Another pressure will come from the pressure to get people into electric and/or hybrid cars for climate change reasons. You can see your 10 year old car becoming literally worthless.
This will suit everyone - government, manufacturers - except the motorist.
peteo
12-10-2009, 09:52 PM
Just found this, in of all places, the Christian Science Monitor. Not my normal reading I hasten to add.
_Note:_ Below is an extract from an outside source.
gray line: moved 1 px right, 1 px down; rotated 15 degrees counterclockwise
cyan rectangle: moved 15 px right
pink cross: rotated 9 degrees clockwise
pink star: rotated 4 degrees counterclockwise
It echoes what people have already said on here.
http://www.csmonitor.com/2004/0419/p13s02-wmgn.html
Vwsteve76
13-10-2009, 01:28 AM
At the end of the day depends if you can afford to change your old car, if the car is in decent state and just need a one part changed to get it through its mot etc sometime it`s worth spending few hundred pounds to get another year motoring out of the old car even if the car is worth least then the repair bill it better then spending a few thousend pounds on a newer car if money it short.
End the day would you scrap a car because somthing like the air conditioning etc stopped working and cost more then the car is worth to repair it do not stop the car doing it`s job getting you from A to B if your air conditioning or elecric window or somthing similer is not working.
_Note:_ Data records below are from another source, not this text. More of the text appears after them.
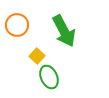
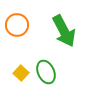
yellow square: moved 16 px left, 17 px down
green ellipse: moved 3 px left, 5 px up
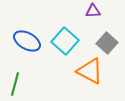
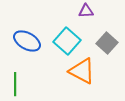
purple triangle: moved 7 px left
cyan square: moved 2 px right
orange triangle: moved 8 px left
green line: rotated 15 degrees counterclockwise
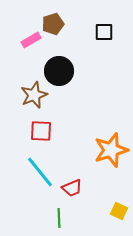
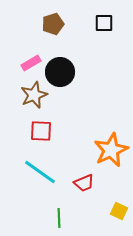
black square: moved 9 px up
pink rectangle: moved 23 px down
black circle: moved 1 px right, 1 px down
orange star: rotated 8 degrees counterclockwise
cyan line: rotated 16 degrees counterclockwise
red trapezoid: moved 12 px right, 5 px up
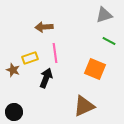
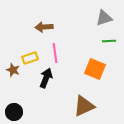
gray triangle: moved 3 px down
green line: rotated 32 degrees counterclockwise
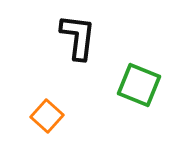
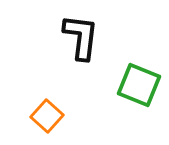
black L-shape: moved 3 px right
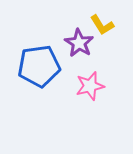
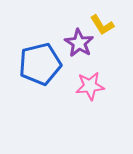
blue pentagon: moved 1 px right, 2 px up; rotated 6 degrees counterclockwise
pink star: rotated 8 degrees clockwise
Depend`s how you look at it really.
Sorry about bad spelling :Blush2:
No, you wouldn't scrap a car if an ancillary system not vital to the running failed.
My thoughts about airbags run true in that link above, very scaring reading.
Also I reckon you'll see hardly any PD engined VAG cars on the road in 10 years time, they will simply cost to much to fix if they ever go wrong. In fact on some of the early ones I'd say they are right on the limit of value vs cost to repair, especially AJM engined ones with their habit of blowing head gaskets.
paul b
15-10-2009, 11:55 PM
Am I one of the few that believes in the "better the devil you know" saying?
Sometimes you have to be more realistic than think, "the car's worth £2k, it's not worth fixing if I have to spend £1.5k on it."
Am I one of the few that believes in the "better the devil you know" saying?
Sometimes you have to be more realistic than think, "the car's worth £2k, it's not worth fixing if I have to spend £1.5k on it."
In that case Paul you have to factor in risk.
Why risk spending 1.5k on something that is worth 2k.
If the car was written off you would only get 2k and would therefore have lost that 1.5k.
To be risk averse the better way is to add the 1.5k to the 2k and buy something for 3.5k that does not need the 1.5k repair.
That is of course if you can get rid of it for 2k. Chances are you would need to spend that 1.5k to be able to sell for 2k so you are back to square one.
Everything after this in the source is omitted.